The lack of opportunities for migrant workers is undoing years of gradual improvement in poverty rates in Bangladesh. The Bangladeshi government reports its progress on reducing poverty to the United Nations, and have said that the poverty rate has halved from 40% in 2005, to 20.5% in 2019. The pandemic is rapidly deleting this progress, and by June 2020, the poverty rate had surged to 29.5%. Meanwhile, World Bank estimates projected that total remittances by migrant workers from Bangladesh would fall to $14 billion in 2020 – around a 25% fall from the previous year. Figures released by the Central Bank of Bangladesh show that year-on-year remittances in April 2020 fell by 25% compared to the same month in 2019 indicating that the World Bank’s projection is, unfortunately, likely to hold true.

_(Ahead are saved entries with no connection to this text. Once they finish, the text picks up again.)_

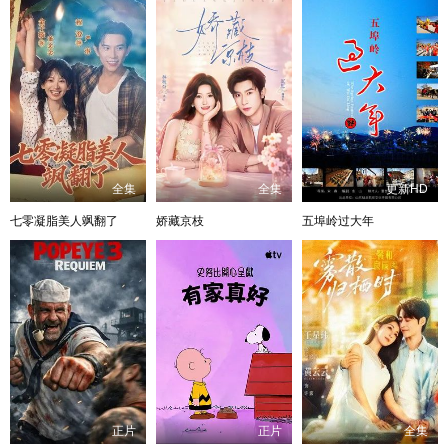
全集
全集
更新HD
七零凝脂美人飒翻了
娇藏京枝
五埠岭过大年
正片
正片
全集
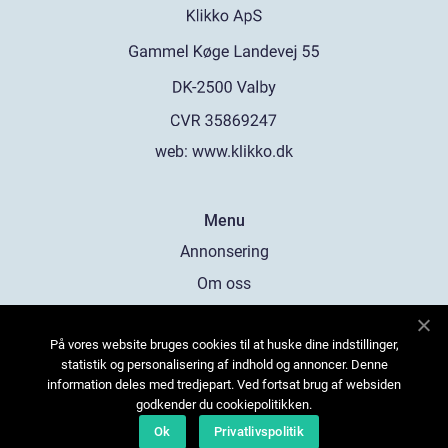
web:
www.klikko.dk
Menu
Annonsering
Om oss
Cookies
På vores website bruges cookies til at huske dine indstillinger,
Kontakta oss
statistik og personalisering af indhold og annoncer. Denne
Sitemap
information deles med tredjepart. Ved fortsat brug af websiden
godkender du cookiepolitikken.
Ok
Privatlivspolitik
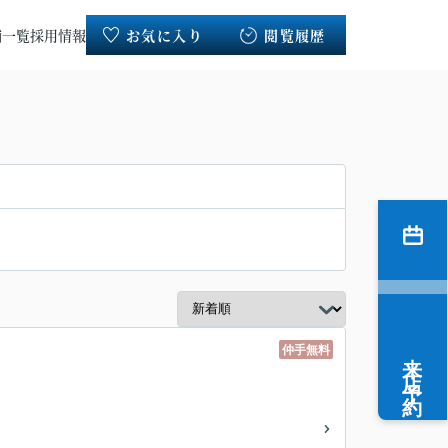
舗一覧
採用情報
お気に入り
閲覧履歴
仲手無料
来店予約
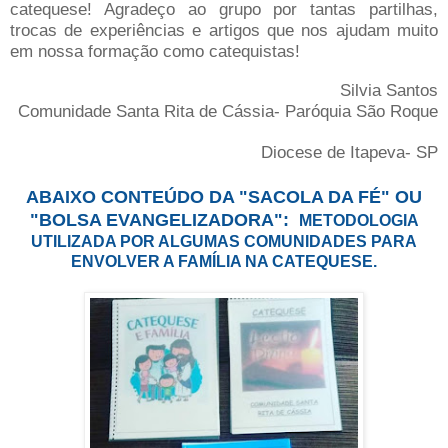
catequese! Agradeço ao grupo por tantas partilhas,
trocas de experiências e artigos que nos ajudam muito
em nossa formação como catequistas!
Silvia Santos
Comunidade Santa Rita de Cássia- Paróquia São Roque
Diocese de Itapeva- SP
ABAIXO CONTEÚDO DA "SACOLA DA FÉ" OU
"BOLSA EVANGELIZADORA":
METODOLOGIA
UTILIZADA POR ALGUMAS COMUNIDADES PARA
ENVOLVER A FAMÍLIA NA CATEQUESE.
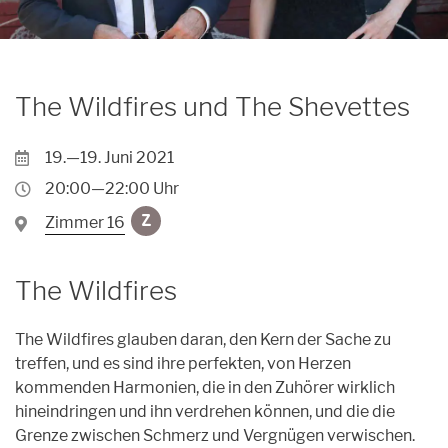
Archiv
Unpluggedival Fête 2026
Übersicht
Caroussel
Archiv
Archiv
Übersicht
Podcasts
The Wildfires und The Shevettes
Archiv
Kontakt
19.—19. Juni 2021
Kontakt
20:00—22:00 Uhr
Förderung
Zimmer 16
Z
Orte
The Wildfires
Künstler*innen
The Wildfires glauben daran, den Kern der Sache zu
Anmeldungen
treffen, und es sind ihre perfekten, von Herzen
kommenden Harmonien, die in den Zuhörer wirklich
hineindringen und ihn verdrehen können, und die die
Grenze zwischen Schmerz und Vergnügen verwischen.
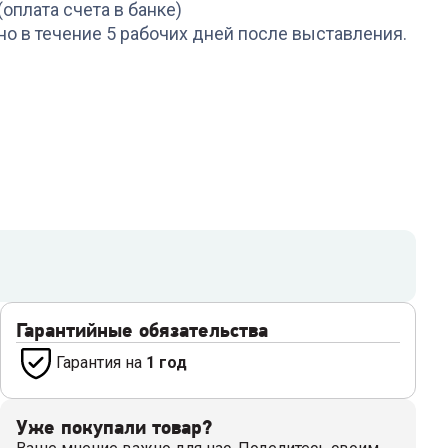
(оплата счета в банке)
но в течение 5 рабочих дней после выставления.
Гарантийные обязательства
Гарантия на
1 год
Уже покупали товар?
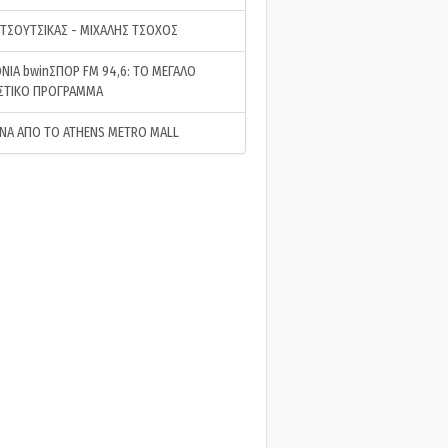
 ΤΣΟΥΤΣΙΚΑΣ - ΜΙΧΑΛΗΣ ΤΣΟΧΟΣ
ΝΙΑ bwinΣΠΟΡ FM 94,6: ΤΟ ΜΕΓΑΛΟ
ΣΤΙΚΟ ΠΡΟΓΡΑΜΜΑ
ΝΑ ΑΠΟ ΤΟ ATHENS METRO MALL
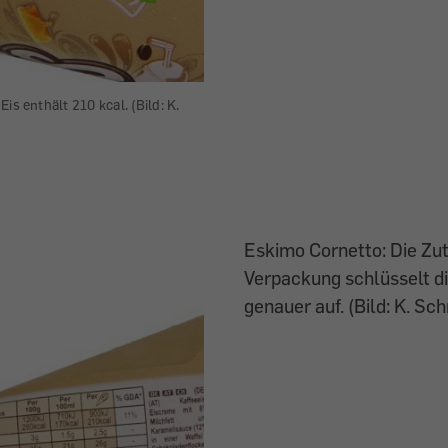
is enthält 210 kcal. (Bild: K.
Eskimo Cornetto: Die Zut
Verpackung schlüsselt di
genauer auf. (Bild: K. Sc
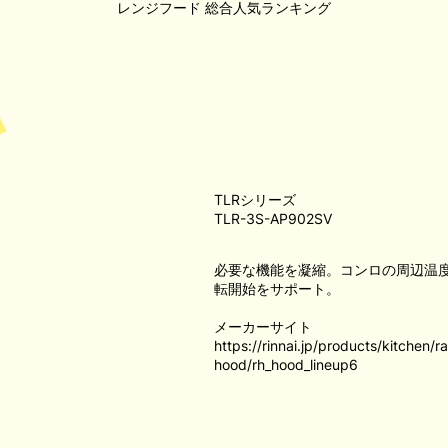
レンジフード
総合人気ランキング
TLRシリーズ
TLR-3S-AP902SV
必要な機能を凝縮。コンロの周辺温
転開始をサポート。
メーカーサイト
https://rinnai.jp/products/kitchen/
hood/rh_hood_lineup6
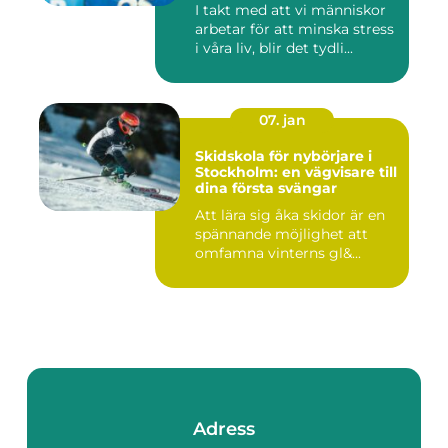
I takt med att vi människor
arbetar för att minska stress
i våra liv, blir det tydli...
07. jan
Skidskola för nybörjare i
Stockholm: en vägvisare till
dina första svängar
Att lära sig åka skidor är en
spännande möjlighet att
omfamna vinterns gl&...
Adress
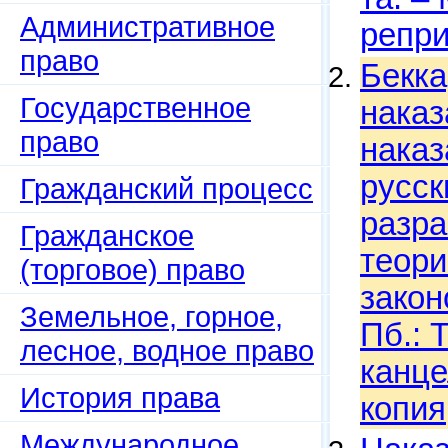
Административное
репри
право
Бекка
Государственное
наказ
право
наказ
русск
Гражданский процесс
разра
Гражданское
теори
(торговое) право
закон
Земельное, горное,
Пб.: 
лесное, водное право
канце
История права
копия
Международное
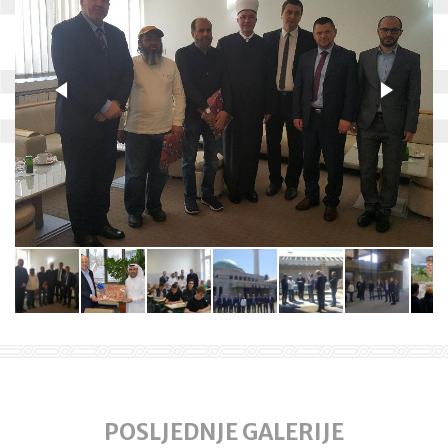
POSLJEDNJE GALERIJE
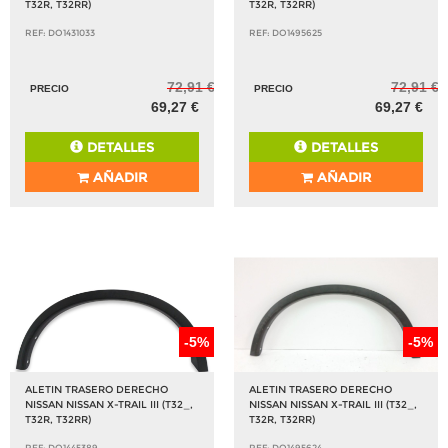
T32R, T32RR)
T32R, T32RR)
REF: DO1431033
REF: DO1495625
72,91 €
72,91 €
PRECIO
PRECIO
69,27 €
69,27 €
DETALLES
DETALLES
AÑADIR
AÑADIR
-5%
-5%
ALETIN TRASERO DERECHO
ALETIN TRASERO DERECHO
NISSAN NISSAN X-TRAIL III (T32_,
NISSAN NISSAN X-TRAIL III (T32_,
T32R, T32RR)
T32R, T32RR)
REF: DO1445389
REF: DO1495624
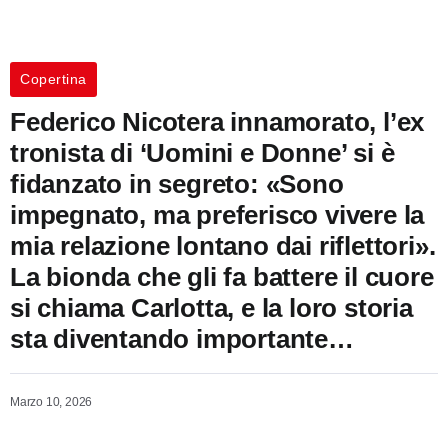
Copertina
Federico Nicotera innamorato, l’ex
tronista di ‘Uomini e Donne’ si è
fidanzato in segreto: «Sono
impegnato, ma preferisco vivere la
mia relazione lontano dai riflettori».
La bionda che gli fa battere il cuore
si chiama Carlotta, e la loro storia
sta diventando importante…
Marzo 10, 2026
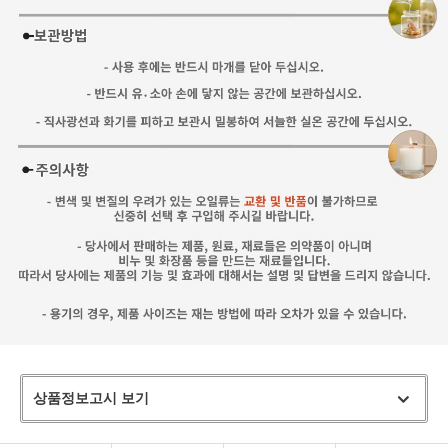
상품정보고시 보기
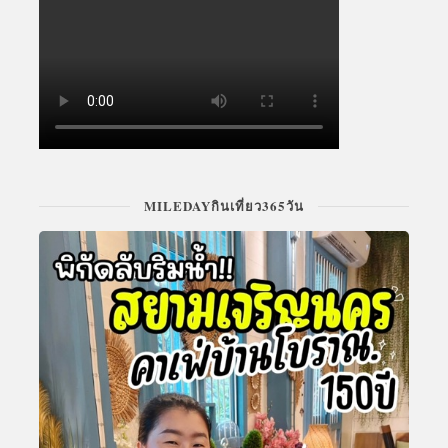
MILEDAYกินเที่ยว365วัน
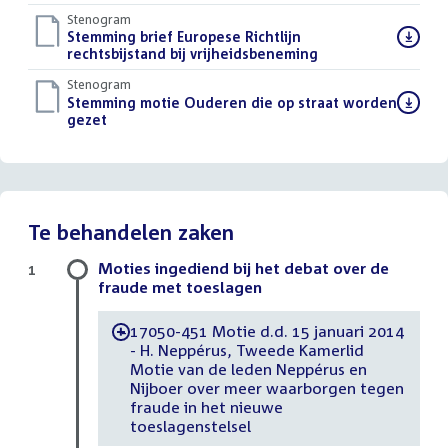
Stenogram
Download
Stemming brief Europese Richtlijn
bestand:
rechtsbijstand bij vrijheidsbeneming
()
Stenogram
Download
Stemming motie Ouderen die op straat worden
bestand:
gezet
()
Te behandelen zaken
Moties ingediend bij het debat over de
1
fraude met toeslagen
17050-451 Motie d.d. 15 januari 2014
-
- H. Neppérus, Tweede Kamerlid
Motie van de leden Neppérus en
Nijboer over meer waarborgen tegen
fraude in het nieuwe
toeslagenstelsel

Meanwhile, even in cases where workers have been able to stay abroad and earn money throughout the pandemic, they often still struggle to send money home as it is common for remittances to be bought back in cash to avoid taxation or banking fees.
What can be done to improve this dire situation? In the short term at least, finding a way to convince migrant workers and their families to open bank accounts could help increase the rate of remittances payments during what will hopefully be the final stages of the pandemic. This would require cooperation between migrant workers, financial institutions and governments in both home and host countries, and such cooperation is unlikely to happen quickly, it at all.
Overall, if the pandemic has highlighted nothing else, it is that migrant workers are essential to the effective functioning of Western economies. Progressive governments should take measures to support workers who in turn support families at home through remittances. Governments can take measures to make remittance payments easier, including by relaxing fees on transactions under $1000. By encouraging competition between private companies, costs for sending remittances should thus fall, which in turn can help pull some of the world’s poorest people out of poverty.
The intense manner in which remittance payments are scrutinised by banks is what makes transactions take so long, and cost more than many would deem to be reasonable. Banks are worried that remittances are actually money laundering, and Dilip Ratha, manager of the migration and remittances unit at the World Bank, believes that has to change if remittances are going to become quicker and more affordable.